L’article 34 de la loi Sapin 2 autorise le gouvernement à prendre une série de mesures par une ordonnance, examinée en réunion interministérielle le 20 décembre dernier. Le texte doit simplifier et moderniser les règles de transfert de propriété, ou d’occupation et sous-occupation du domaine public.

L’adoption en 2006 de la partie législative du code général de la propriété des personnes publiques a redonné au droit domanial une certaine cohérence, et a modernisé en partie les règles applicables en matière de propriété des personnes publiques.

La loi n°2016-1691 du 9 décembre 2016 relative à la transparence, à la lutte contre la corruption et à la modernisation de la vie économique (dite « loi Sapin 2 ») s’inscrit dans le prolongement de cette réforme importante.

Son article 34 autorise ainsi le Gouvernement à prendre par ordonnance toute mesure relevant du domaine de la loi tendant à moderniser et simplifier, pour les personnes publiques :

  • Les règles d’occupation et de sous-occupation du domaine public, en vue notamment de prévoir des obligations de publicité et de mise en concurrence préalable applicables à certaines autorisations d’occupation et de préciser l’étendue des droits et obligations des bénéficiaires de ces autorisations (épisode 1) ;
  • Les règles régissant les transferts de propriété du domaine privé réalisés par les personnes publiques, en vue notamment de prévoir des obligations de publicité et de mise en concurrence préalables aux opérations de cession et de faciliter et sécuriser leurs opérations immobilières (épisode 2).

 

Episode 2 : Les règles régissant de cession de leurs propriétés par les personnes publiques

Deux objectifs sont poursuivis par le projet d’ordonnance en matière de cession domaniale. Ces cessions ne peuvent bien sûr porter que sur les dépendances du domaine privé des personnes publiques, les dépendances du domaine public étant par nature inaliénables.

D’abord, il vise à assouplir les conditions de transferts des propriétés publiques.
Cet assouplissement se manifeste d’une part, par la modification des dispositions de l’article L.2141-2 du CGPPP, prévoyant un mécanisme de déclassement anticipé sous condition résolutoire de désaffectation, pour les biens de l’Etat et ses établissements publics affectés à un service public. Ces modifications consisteront notamment, à étendre ce dispositif aux biens affectés à l’usage direct du public et aux collectivités territoriales qui rencontrent les mêmes difficultés que l’État et ses établissements publics dans la gestion de leur domaine public.

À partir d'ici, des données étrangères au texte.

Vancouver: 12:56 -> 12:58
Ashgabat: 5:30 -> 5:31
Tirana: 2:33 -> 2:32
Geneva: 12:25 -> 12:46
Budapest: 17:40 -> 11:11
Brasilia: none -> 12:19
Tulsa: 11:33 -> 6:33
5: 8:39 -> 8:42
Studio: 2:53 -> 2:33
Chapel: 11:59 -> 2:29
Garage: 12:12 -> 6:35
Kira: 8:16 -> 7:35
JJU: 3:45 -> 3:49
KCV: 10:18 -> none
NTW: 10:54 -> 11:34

Il se traduit d’autre part, par la consécration de la possibilité de conclure des promesses de vente sous condition suspensive de déclassement et de désaffectation, ce qui présentera de forts avantages en termes de sécurité juridique pour les acquéreurs et les personnes publiques qui pratiquent déjà régulièrement cette technique. Grâce à ces dispositifs, une cession pourrait être réalisée alors même que la désaffectation matérielle de l’immeuble n’est pas encore intervenue, dès lors qu’elle est décidée et certaine.

Cette procédure permettrait par exemple à la personne publique, en lui donnant le temps nécessaire, d’organiser un déménagement d’un site vers un autre, d’assurer le financement de ce déménagement par le prix de la vente et d’inscrire la vente dans un temps de négociation préalable plus long.

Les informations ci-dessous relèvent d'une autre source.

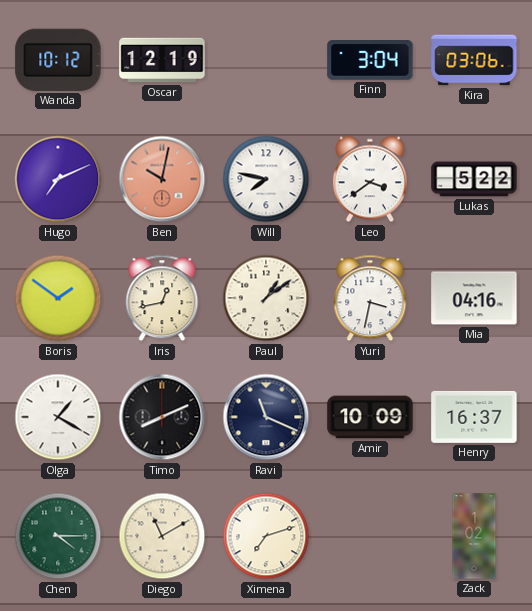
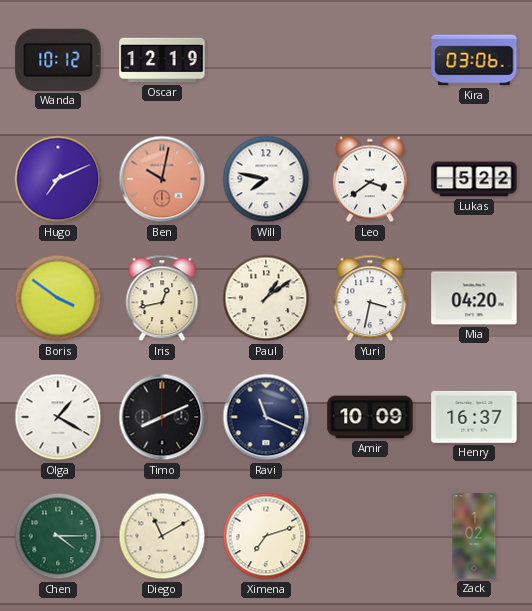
Finn: 3:04 -> none
Boris: 1:51 -> 3:51
Mia: 04:16 -> 04:20
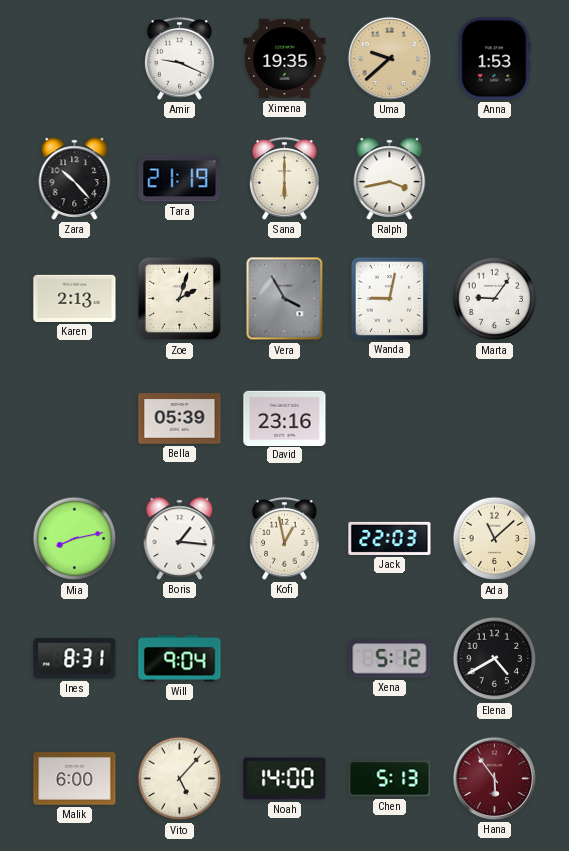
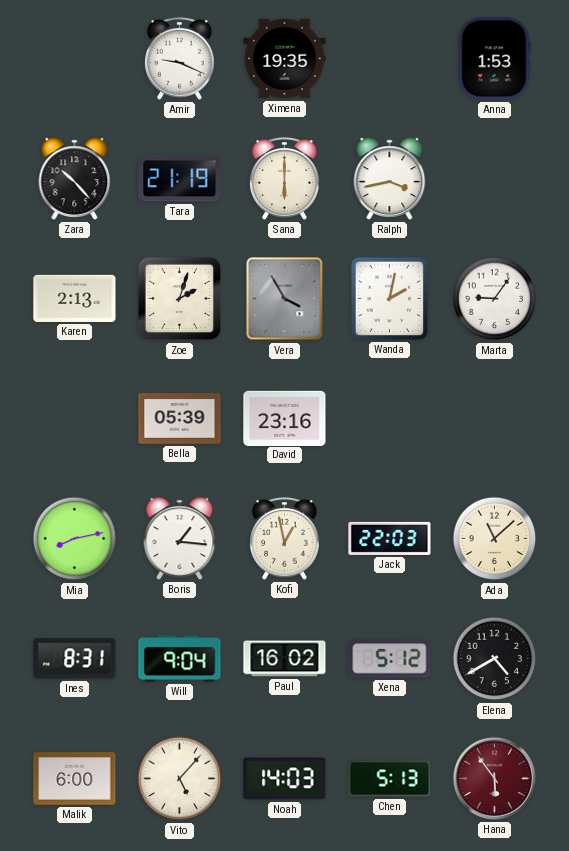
Uma: 9:38 -> none
Wanda: 9:02 -> 2:02
Paul: none -> 16:02
Noah: 14:00 -> 14:03
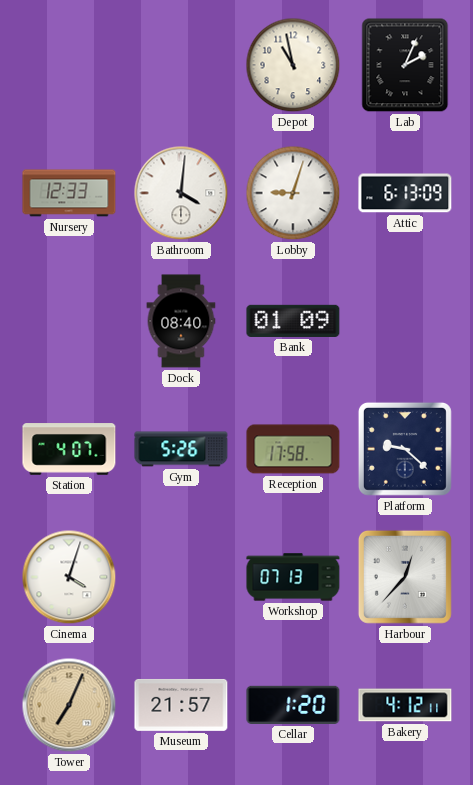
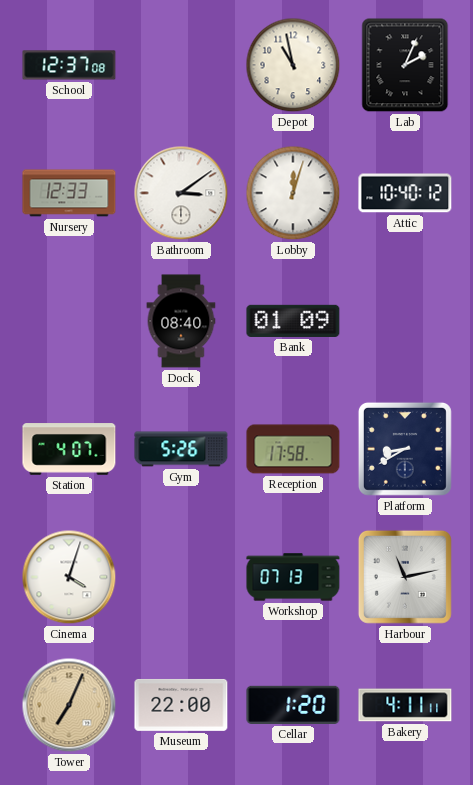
School: none -> 12:37
Bathroom: 4:01 -> 3:09
Lobby: 9:03 -> 12:03
Attic: 6:13 -> 10:40
Platform: 9:22 -> 8:40
Harbour: 12:37 -> 11:13
Museum: 21:57 -> 22:00
Bakery: 4:12 -> 4:11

Ces nouveaux mécanismes participent de la sorte à la mise en œuvre d’une politique immobilière plus efficace et plus dynamique.

Enfin, le projet d’ordonnance institue une obligation de publicité et de mise en concurrence préalable aux opérations de cession (voir épisode 1).

Afin d’assurer une pleine cohérence entre occupation et cession, le projet prévoit la création pour les personnes publiques, et notamment les collectivités locales, qui n’y sont pas d’ores et déjà soumises, de procédures de publicité et mise en concurrence préalables à certaines opérations de cession de biens immobiliers.

Actuellement, seule l’aliénation d’un immeuble du domaine privé de l’État est consentie avec publicité et mise en concurrence (Article R. 3211-2 du CGPPP).